The latest jobs report is also (mostly) good news for workers. Such a low unemployment rate means that nearly every American who wants to and is able to work has likely snagged a job by now. And those who lose their jobs or decide to leave probably won’t have a hard time finding another position. The data also suggests employers are having difficulty filling open positions as the labor pool continues to shrink — forcing businesses to raise wages to keep and attract workers.
And wages did keep growing in February, a lot faster than they have in recent months.
Private sector workers (excluding farmworkers) got an average 11-cent hourly raise in February, adding up to an average of $27.66 per hour. That has happened only one or two times since Trump took office. In January, average hourly pay only increased 2 cents.

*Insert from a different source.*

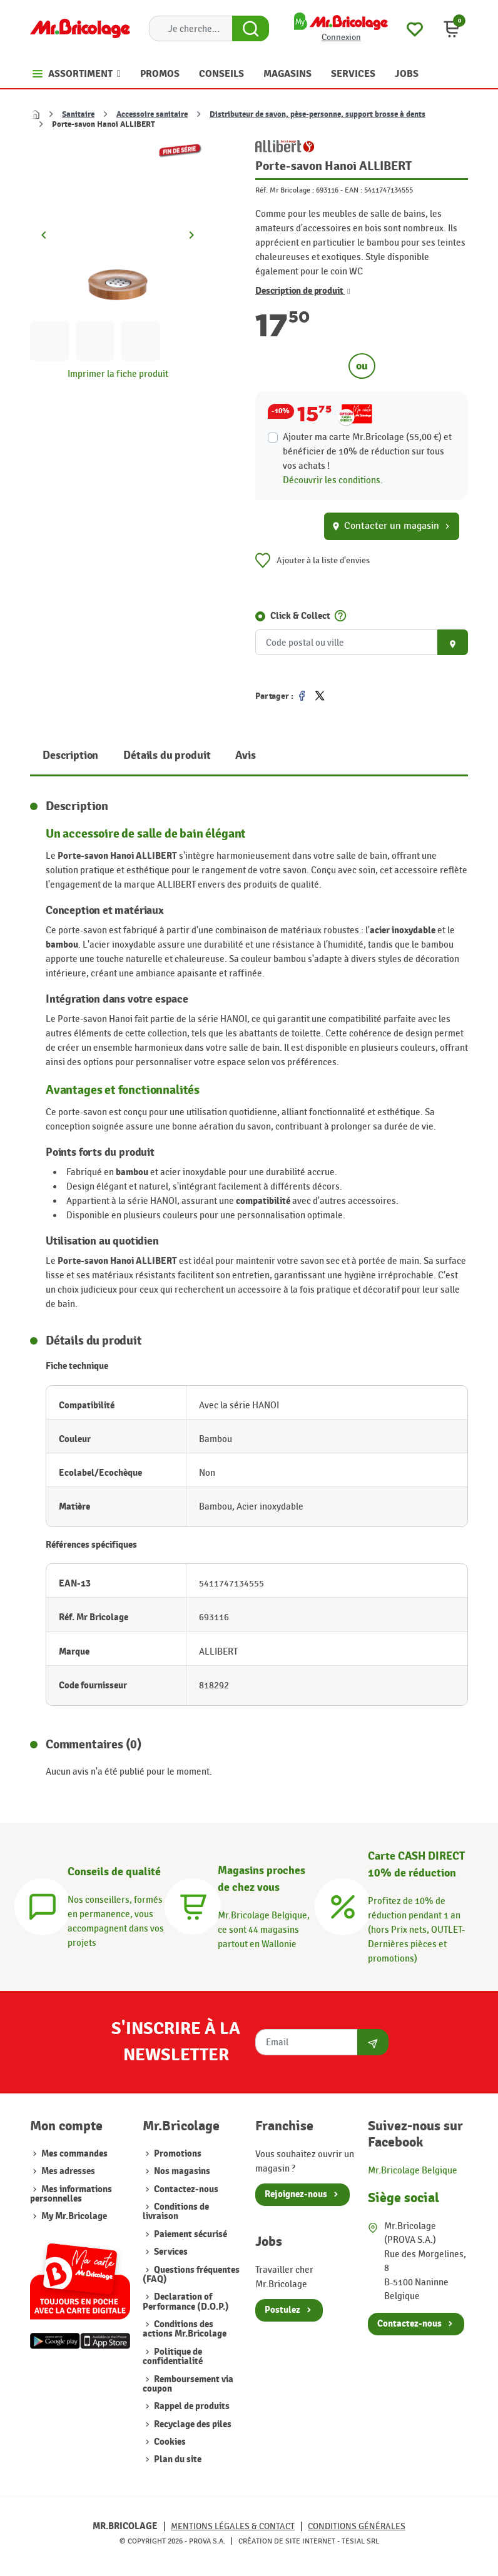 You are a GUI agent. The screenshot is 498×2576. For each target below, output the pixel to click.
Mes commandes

But even an 11-cent increase is on the low side, considering how well the economy is performing. The average US worker hasn’t seen their paycheck get much bigger since the Great Recession, which ended around 2009. In the past 12 months, average pay has increased only 3.4 percent, and that doesn’t even take inflation and cost of living increases into account.
The jobs report does point to a steadily growing economy, with the most new jobs created in the business and health care industries. And inflation is decreasing, which means workers’ paychecks are stretching a bit further.
Paychecks are getting bigger
Slow income growth has been the most persistent problem affecting the US economy in its recovery from the Great Recession. Wages have barely kept up with the cost of living, even as the unemployment rate dropped and the economy expanded.
February’s 11-cent hourly wage hike suggests that the trend may be starting to shift. And because gas prices have been dropping too, the cost of living is going down, so workers are feeling more of a financial cushion.
Over the past year, prices rose, so paychecks had to stretch further. But because of recent falling gas prices, the annual inflation rate has fallen to 1.6 percent, compared to a high of 2.4 percent in 2018 (based on the Consumer Price Index). So when you take inflation into account, workers’ wages grew about 1.8 percent within the past year. That’s much faster than they’ve been growing since the recession started in 2007, but it’s still a pathetic amount compared to the sky-high payouts corporate CEOs are getting.
Frustration over sluggish wage growth has been a major underlying factor behind widespread worker strikes across the country in places like California, Oklahoma, and West Virginia. Congressional Republicans had promised that their massive corporate tax cuts would help the average worker, but the gains have been meager. Voters in some states have forced businesses to give low-paid employees a raise in response.
In November’s midterm elections, for example, voters in Missouri and Arkansas overwhelmingly approved ballot measures that will raise the minimum wage for nearly 1 million workers across both states. And as a result of the recent minimum wage laws, low-wage workers in 19 states got pay raises on January 1.
Next month’s jobs report will show whether the tightening labor market will force employers to hike wages even more — and whether that growth is enough to ease frustration among workers who still struggle to pay their bills.